Le rideau tombe sur un énième acte du théâtre de l'absurde qu'est devenue la vie politique française. L'usage mécanique du 49.3 et la menace d'une dissolution qui ne changerait rien à l'équation du chaos, tout concourt à un spectacle d'une sidérante vacuité. Pendant que la nation assiste, éberluée, à cette comédie du pouvoir, ses prétendus représentants s'enferment dans des éléments de langage déconnectés.

Un Premier ministre s'imagine pouvoir renverser la table si « les Français, dans la semaine qui vient, disent : "Mais tout ça est dingue!" », ignorant que c'est précisément ce que les Français pensent de lui et de ses pairs. L'antienne « Qui aurait pu prédire? » est devenue le mantra d'une caste qui a fait de l'irresponsabilité sa seule ligne politique.
Ce fossé est un abîme. Les Français ne sont pas désintéressés ; ils sont lucides. Leur verdict est sans appel : seuls 26 % d'entre eux font encore confiance à la politique, tandis que la méfiance (37 %) et le dégoût (26 %) sont devenus les sentiments dominants.

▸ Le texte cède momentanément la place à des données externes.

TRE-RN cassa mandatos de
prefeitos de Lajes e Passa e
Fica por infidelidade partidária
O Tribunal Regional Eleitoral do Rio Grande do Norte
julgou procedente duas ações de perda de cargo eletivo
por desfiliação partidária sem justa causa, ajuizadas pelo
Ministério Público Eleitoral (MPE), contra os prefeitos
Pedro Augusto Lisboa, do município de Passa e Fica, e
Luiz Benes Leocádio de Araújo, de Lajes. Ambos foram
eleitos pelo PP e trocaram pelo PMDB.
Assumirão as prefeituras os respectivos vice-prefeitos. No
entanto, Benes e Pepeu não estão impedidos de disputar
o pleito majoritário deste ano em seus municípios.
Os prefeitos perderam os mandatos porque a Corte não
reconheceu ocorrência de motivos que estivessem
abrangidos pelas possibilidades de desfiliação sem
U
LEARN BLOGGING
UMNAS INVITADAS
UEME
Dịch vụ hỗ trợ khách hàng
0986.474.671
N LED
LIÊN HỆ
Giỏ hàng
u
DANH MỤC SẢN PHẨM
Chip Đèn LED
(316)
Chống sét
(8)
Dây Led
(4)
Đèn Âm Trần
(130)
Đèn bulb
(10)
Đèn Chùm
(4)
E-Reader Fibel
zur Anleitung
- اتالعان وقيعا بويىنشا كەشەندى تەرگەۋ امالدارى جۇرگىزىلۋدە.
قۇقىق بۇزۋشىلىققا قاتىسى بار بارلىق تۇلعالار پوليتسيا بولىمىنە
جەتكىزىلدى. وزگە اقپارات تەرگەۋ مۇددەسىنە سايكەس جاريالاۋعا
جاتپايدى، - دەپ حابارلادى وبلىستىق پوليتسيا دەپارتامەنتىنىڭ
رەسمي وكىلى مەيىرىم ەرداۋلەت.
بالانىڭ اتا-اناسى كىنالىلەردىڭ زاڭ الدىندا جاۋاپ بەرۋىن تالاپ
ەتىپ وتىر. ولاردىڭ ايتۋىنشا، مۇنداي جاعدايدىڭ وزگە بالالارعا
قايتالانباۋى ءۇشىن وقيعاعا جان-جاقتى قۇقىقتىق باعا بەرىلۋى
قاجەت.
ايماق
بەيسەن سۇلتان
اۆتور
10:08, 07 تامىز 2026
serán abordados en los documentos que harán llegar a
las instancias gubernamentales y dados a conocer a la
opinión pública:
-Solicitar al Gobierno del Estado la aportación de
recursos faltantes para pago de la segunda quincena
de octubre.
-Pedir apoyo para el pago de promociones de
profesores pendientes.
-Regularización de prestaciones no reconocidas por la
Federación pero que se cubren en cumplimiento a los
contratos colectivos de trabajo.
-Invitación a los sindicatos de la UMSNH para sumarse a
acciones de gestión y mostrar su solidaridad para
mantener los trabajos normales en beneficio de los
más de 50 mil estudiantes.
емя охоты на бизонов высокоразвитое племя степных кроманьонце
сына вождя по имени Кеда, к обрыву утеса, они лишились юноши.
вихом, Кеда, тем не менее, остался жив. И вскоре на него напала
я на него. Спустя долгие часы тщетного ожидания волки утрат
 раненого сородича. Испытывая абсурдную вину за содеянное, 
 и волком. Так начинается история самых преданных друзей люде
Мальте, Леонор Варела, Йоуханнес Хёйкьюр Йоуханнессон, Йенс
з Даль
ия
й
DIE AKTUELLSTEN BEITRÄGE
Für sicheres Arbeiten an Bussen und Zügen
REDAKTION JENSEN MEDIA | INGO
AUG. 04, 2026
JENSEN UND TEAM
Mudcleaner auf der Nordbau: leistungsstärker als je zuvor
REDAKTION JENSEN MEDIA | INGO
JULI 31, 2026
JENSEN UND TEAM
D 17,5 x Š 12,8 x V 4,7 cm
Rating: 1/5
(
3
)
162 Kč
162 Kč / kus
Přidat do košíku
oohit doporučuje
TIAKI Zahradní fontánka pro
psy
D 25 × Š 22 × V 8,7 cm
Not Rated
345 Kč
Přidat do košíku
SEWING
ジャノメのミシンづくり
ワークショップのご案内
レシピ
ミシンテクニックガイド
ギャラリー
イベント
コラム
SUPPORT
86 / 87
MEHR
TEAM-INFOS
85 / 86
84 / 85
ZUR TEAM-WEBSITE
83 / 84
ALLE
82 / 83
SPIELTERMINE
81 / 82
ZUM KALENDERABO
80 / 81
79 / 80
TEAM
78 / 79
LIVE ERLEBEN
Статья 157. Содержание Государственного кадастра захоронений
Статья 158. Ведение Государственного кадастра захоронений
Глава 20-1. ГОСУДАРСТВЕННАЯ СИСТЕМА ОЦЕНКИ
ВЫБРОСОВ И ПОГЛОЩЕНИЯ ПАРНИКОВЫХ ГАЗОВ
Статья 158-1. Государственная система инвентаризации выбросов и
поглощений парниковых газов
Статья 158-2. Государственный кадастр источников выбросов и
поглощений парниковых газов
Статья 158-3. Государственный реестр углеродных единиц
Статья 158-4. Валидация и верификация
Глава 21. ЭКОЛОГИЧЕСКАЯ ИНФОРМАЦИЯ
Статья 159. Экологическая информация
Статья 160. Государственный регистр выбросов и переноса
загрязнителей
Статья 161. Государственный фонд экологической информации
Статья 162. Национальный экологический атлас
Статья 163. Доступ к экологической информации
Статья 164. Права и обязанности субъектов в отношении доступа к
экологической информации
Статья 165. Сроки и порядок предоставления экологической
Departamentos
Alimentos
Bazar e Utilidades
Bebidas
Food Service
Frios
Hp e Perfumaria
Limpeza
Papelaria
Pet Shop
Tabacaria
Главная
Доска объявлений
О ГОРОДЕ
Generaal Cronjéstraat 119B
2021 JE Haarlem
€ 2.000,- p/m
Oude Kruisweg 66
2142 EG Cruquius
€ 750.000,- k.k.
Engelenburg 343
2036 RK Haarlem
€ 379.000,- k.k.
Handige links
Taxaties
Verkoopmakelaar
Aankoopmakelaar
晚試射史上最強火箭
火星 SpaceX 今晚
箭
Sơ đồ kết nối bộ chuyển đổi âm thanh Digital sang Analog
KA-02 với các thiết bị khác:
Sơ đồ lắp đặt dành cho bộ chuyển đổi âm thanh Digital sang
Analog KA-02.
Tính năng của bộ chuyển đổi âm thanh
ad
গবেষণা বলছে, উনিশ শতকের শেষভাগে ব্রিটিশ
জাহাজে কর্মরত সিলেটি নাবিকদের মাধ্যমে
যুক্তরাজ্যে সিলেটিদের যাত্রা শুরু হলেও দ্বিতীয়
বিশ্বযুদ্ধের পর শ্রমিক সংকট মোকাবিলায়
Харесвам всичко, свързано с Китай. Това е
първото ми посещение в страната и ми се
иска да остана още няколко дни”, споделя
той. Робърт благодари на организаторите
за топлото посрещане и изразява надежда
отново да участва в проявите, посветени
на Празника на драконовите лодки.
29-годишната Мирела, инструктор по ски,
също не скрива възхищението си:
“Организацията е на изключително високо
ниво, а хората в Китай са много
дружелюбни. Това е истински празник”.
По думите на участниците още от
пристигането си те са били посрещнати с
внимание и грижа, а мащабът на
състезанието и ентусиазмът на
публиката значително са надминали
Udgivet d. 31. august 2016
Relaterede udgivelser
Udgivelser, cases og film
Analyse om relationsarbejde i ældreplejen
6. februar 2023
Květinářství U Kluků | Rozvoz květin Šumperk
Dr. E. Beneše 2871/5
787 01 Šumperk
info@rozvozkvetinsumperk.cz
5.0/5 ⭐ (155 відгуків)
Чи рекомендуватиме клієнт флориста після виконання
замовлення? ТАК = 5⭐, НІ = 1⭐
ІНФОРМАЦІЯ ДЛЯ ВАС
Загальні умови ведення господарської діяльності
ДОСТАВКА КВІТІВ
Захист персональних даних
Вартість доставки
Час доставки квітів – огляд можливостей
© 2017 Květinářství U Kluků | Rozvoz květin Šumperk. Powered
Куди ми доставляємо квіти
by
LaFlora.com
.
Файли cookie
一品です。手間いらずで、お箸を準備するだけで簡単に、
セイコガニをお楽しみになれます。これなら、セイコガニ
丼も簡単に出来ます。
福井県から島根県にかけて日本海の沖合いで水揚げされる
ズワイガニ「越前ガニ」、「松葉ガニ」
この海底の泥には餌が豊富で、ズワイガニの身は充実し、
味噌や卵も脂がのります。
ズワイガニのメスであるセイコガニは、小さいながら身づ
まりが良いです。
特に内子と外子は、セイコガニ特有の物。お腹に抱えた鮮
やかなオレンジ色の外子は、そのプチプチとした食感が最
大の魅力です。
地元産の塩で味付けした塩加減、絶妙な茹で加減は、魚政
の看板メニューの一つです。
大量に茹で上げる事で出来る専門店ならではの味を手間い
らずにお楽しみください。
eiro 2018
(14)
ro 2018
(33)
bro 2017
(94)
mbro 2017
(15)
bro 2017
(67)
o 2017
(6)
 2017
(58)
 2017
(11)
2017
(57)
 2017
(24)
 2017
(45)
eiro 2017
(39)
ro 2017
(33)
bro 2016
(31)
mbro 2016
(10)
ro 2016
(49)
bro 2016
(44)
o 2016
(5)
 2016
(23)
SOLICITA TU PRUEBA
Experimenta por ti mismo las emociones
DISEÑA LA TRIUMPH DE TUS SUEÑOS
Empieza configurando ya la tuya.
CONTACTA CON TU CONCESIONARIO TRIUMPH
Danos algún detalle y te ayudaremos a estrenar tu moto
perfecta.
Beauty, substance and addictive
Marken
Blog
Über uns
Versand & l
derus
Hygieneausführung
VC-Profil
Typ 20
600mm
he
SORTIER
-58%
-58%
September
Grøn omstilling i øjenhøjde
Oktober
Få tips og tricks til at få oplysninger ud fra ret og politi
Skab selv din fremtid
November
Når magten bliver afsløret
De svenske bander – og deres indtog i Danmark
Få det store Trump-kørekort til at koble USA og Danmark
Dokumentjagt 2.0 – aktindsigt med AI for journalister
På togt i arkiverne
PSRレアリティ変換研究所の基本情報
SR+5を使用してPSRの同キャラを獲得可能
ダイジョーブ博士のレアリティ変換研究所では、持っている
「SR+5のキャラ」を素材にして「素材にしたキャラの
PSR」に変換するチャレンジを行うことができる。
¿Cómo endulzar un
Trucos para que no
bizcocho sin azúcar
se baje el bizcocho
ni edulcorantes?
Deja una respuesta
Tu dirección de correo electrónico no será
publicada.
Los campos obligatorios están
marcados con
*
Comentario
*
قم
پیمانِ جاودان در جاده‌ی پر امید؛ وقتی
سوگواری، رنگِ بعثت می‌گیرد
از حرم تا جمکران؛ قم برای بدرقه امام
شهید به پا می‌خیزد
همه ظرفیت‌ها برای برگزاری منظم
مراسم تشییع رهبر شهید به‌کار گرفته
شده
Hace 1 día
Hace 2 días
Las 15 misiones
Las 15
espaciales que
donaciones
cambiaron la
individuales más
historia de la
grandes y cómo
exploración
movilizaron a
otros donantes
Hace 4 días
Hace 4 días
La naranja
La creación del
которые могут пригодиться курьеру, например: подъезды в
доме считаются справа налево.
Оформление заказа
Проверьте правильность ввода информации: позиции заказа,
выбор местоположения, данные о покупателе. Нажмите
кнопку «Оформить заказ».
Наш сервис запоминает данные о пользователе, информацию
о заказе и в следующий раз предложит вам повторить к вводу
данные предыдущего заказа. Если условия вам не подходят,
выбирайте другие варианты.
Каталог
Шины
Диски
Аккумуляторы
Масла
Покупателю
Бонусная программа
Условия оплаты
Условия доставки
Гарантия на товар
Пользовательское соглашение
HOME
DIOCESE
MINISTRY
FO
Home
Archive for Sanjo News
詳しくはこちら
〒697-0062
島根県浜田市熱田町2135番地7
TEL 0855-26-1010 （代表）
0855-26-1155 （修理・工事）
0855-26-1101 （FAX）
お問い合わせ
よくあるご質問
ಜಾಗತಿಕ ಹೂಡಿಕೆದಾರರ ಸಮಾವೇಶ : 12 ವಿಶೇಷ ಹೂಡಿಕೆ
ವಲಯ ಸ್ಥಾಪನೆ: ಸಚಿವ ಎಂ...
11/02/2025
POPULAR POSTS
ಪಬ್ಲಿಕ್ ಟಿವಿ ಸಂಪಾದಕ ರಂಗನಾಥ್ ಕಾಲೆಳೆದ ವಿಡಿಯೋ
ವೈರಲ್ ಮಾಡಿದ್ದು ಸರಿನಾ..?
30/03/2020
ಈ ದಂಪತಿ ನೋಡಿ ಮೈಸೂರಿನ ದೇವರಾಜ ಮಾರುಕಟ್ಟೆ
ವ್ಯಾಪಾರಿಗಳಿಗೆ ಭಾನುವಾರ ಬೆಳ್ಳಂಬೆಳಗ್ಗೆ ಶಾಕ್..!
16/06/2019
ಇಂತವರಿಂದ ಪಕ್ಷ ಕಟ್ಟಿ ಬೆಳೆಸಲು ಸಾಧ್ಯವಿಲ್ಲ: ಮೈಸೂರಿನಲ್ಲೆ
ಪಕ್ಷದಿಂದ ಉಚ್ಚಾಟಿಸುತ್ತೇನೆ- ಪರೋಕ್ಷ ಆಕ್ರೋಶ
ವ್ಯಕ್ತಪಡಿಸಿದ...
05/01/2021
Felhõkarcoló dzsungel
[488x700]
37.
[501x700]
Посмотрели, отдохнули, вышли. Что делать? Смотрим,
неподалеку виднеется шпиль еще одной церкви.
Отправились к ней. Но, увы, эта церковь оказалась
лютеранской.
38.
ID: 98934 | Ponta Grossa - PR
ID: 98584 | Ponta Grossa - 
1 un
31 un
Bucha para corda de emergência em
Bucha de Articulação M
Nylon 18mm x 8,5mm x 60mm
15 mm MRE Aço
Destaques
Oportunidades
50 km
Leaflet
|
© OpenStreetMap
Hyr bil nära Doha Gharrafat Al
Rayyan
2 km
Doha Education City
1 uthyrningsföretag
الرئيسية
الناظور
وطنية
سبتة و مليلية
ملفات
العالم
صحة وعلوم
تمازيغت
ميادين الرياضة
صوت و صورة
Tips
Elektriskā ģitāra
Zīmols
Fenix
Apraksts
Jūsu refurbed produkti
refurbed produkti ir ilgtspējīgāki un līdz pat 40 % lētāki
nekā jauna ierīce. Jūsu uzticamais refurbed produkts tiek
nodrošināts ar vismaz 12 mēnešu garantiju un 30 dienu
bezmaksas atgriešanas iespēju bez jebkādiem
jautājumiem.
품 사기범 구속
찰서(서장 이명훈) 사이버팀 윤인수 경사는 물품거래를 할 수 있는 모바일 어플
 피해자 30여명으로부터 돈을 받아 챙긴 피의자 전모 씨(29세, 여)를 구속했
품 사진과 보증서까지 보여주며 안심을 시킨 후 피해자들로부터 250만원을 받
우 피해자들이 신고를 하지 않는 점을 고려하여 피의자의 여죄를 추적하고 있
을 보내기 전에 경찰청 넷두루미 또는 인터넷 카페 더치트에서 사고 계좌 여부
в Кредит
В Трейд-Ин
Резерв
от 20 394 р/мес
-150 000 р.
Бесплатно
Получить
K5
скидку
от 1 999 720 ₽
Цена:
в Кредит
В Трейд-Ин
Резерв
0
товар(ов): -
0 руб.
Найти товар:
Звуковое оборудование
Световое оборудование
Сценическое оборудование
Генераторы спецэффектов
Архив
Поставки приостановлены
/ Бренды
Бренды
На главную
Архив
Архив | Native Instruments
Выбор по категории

Ce n'est pas une crise passagère, c'est un jugement de fait sur un système qui a inversé le principe de souveraineté. Le chaos parlementaire n'est pas un dysfonctionnement, mais le symptôme d'un système qui fonctionne parfaitement selon sa nouvelle logique : non pas traduire la volonté du peuple, mais isoler la classe dirigeante de cette même volonté. Le désordre est un écran de fumée qui justifie l'autoritarisme de l'exécutif, laissant le Parlement jouer son rôle de bouffon du roi, grassement payé pour amuser la galerie pendant que le véritable pouvoir, celui de la bureaucratie, poursuit son œuvre.
Anatomie d'un hold-up légal : le coût de la caste
Au-delà du théâtre politique, il y a la réalité matérielle d'un pillage organisé. Le budget du Parlement n'est pas une simple ligne de dépense ; c'est le financement du train de vie d'une citadelle qui a perdu contact avec le pays qu'elle est censée servir.

Le train de vie de la République : une citadelle à un milliard d'euros
Les chiffres sont une insulte au contribuable. Pour 2024, le budget de l'Assemblée nationale s'élève à 620,05 millions d'euros. Celui du Sénat, pour 2023, atteint 328,74 millions d'euros. Le coût annuel de notre bicamérisme frôle ainsi le milliard d'euros. Cette somme finance bien plus que le travail législatif. Elle couvre des privilèges purs : à l'Assemblée, 7,6 millions pour les voyages et 5,5 millions pour les frais de « représentation » ; au Sénat, 1,65 million pour les « activités internationales ». Pendant que la caste parlementaire voyage, l'État qu'elle est censée contrôler opère des coupes claires dans des services essentiels, comme les 29 millions d'euros en moins pour la sécurité alimentaire.
Tableau 1 : le coût annuel réel d'un député pour le contribuable (estimation 2024)
L'avance de frais de mandat : une caisse noire légale
Le cœur du système de privilèges est l'Avance de Frais de Mandat (AFM), une enveloppe mensuelle de 5 845 euros nets d'impôts, versée sans exigence de justificatifs systématiques. Le rapport 2024 du déontologue de l'Assemblée est un monument d'impuissance : les contrôles sont aléatoires et symboliques. C'est un système à deux vitesses qui scandalise. Tandis qu'un chef d'entreprise est soumis aux contrôles stricts de l'URSSAF, les députés évoluent dans une opacité qui encourage les abus. Pire, la jurisprudence parlementaire est celle de l'impunité : en cas de fraude, il suffit de rembourser pour échapper aux poursuites, consacrant une justice d'exception pour les élus.

L'absentéisme : le mépris ultime
L'absentéisme parlementaire est une culture. Les chiffres sont accablants : le taux de participation moyen aux votes en séance publique n'est que de 25 %. Il grimpe à 43 % pour les votes importants, et n'atteint 89 % que pour les « votes solennels », scrutins médiatisés connus à l'avance. Cet hémicycle vide est le symbole de la dévitalisation du pouvoir parlementaire. Pourquoi siéger, quand les débats sont un simulacre et que le résultat est scellé par la menace du 49.3? Comme l'a relevé un observateur, lors des débats sur le budget, les députés de la majorité étaient tout simplement « absents », leur présence étant devenue inutile.